The thought of immigration reform is now becoming one of public acceptance. The American people are now asking how to best comply with any potential new requirements. This is no different for America's smallest businesses - the self-employed and micro-businesses - who now believe it is good for their business and are supportive of reform. But, in a balanced and sensible way.
In March of this year, we conducted a survey of National Association for the Self-Employed (NASE) Members and over 77 percent indicated that immigration reform was important to their business. What we heard from respondents was that while they were supportive of reform, they wanted a bipartisan solution that is not cumbersome and allows them to easily comply with requirements. The range of responses provide us with insight into their thoughts: "We are happy to utilize e-verification systems for both part-time and full-time hires, but we don't have time or the money to outsource the verification process - suggesting we prefer the government to offer some type of simple program online or on the phone."

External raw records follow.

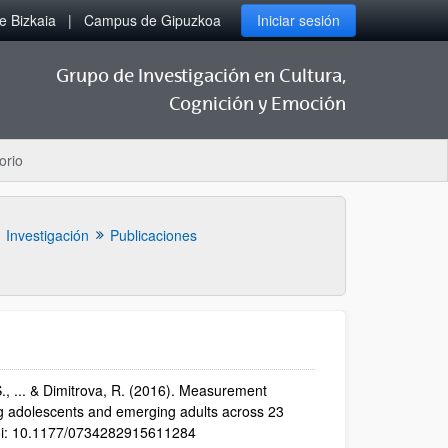
 Bizkaia
Campus de Gipuzkoa
Iniciar sesión
Grupo de Investigación en Cultura,
Cognición y Emoción
orio
Investigación
Publicaciones
 S., ... & Dimitrova, R. (2016). Measurement
ong adolescents and emerging adults across 23
. doi: 10.1177/0734282915611284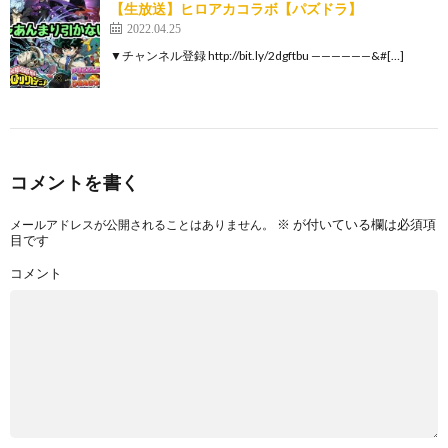
【生放送】ヒロアカコラボ【パズドラ】
2022.04.25
▼チャンネル登録 http://bit.ly/2dgftbu ——————&#[…]
コメントを書く
※
が付いている欄は必須項
メールアドレスが公開されることはありません。
目です
コメント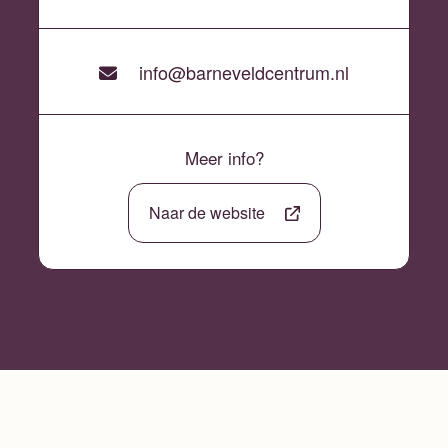
info@barneveldcentrum.nl
Meer info?
Naar de website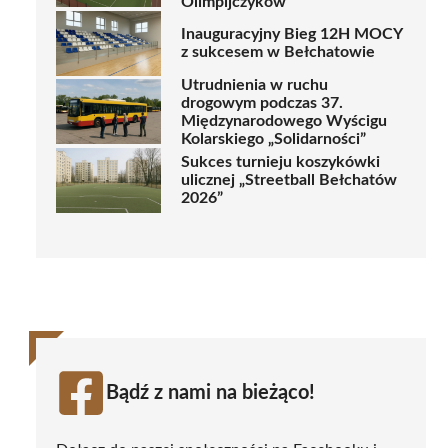
Olimpijczyków
Inauguracyjny Bieg 12H MOCY
z sukcesem w Bełchatowie
Utrudnienia w ruchu
drogowym podczas 37.
Międzynarodowego Wyścigu
Kolarskiego „Solidarności”
Sukces turnieju koszykówki
ulicznej „Streetball Bełchatów
2026”
Bądź z nami na bieżąco!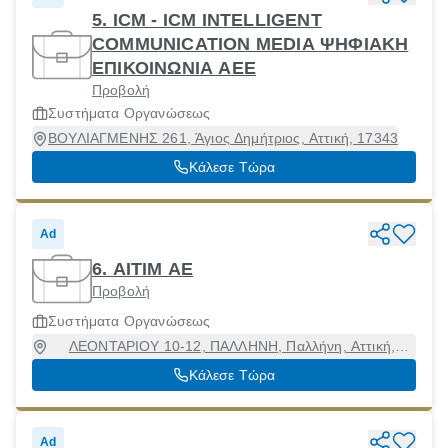
5. ICM - ICM INTELLIGENT
COMMUNICATION MEDIA ΨΗΦΙΑΚΗ
ΕΠΙΚΟΙΝΩΝΙΑ ΑΕΕ
Προβολή
Συστήματα Οργανώσεως
ΒΟΥΛΙΑΓΜΕΝΗΣ 261, Άγιος Δημήτριος, Αττική, 17343
Κάλεσε Τώρα
Ad
6. ΑΙΤΙΜ ΑΕ
Προβολή
Συστήματα Οργανώσεως
ΛΕΟΝΤΑΡΙΟΥ 10-12, ΠΑΛΛΗΝΗ, Παλλήνη, Αττική,
15351
Κάλεσε Τώρα
Ad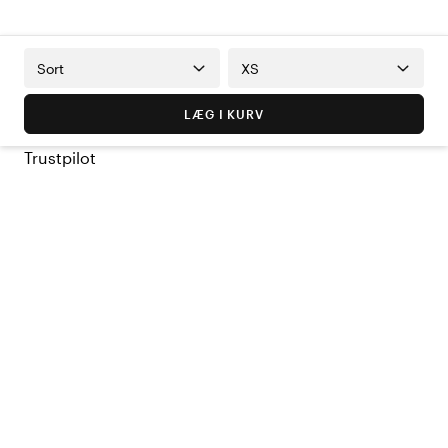
Sort
XS
LÆG I KURV
Trustpilot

NASE Member and small-business owner, Stephen McNeilly, was recently quoted in the Wall Street Journal on the issue:
Stephen McNeilly, owner of Service Proz Inc., said he uses the system, called E-Verify, to check employees at his various landscaping, maintenance and pest control businesses in Illinois and Florida. The upside: It is easy to use, he said. The problem is it can take as much as two months to get a response about a worker's status, he said.
"That is one of the glitches that is a big concern for us," Mr. McNeilly said. "When we need people, we need them quickly."
Stephen's story illustrates the findings of our survey. While he falls in the minority of the 91 percent of survey respondents who said they have never used E-Verify, his experience lends useful antidotal evidence for policymakers as they craft a new reform package.
Small firms want to comply, but it has to be easy to use. As the Wall Street Journal notes about our survey: "some 59 percent of the respondents who were self-employed or own a business with fewer than 10 workers said they believe an employment-verification system should be required for any business with full-time or part-time employees."
Our membership, as do millions of other small businesses across the country, does not want a burdensome process of compliance.
As lawmakers move forward with immigration reform, they must consider both the financial and business impact it will have on America's smallest businesses. As our research shows, we are supportive and willing to comply, but also ask our elected leaders to remember our needs as they move forward.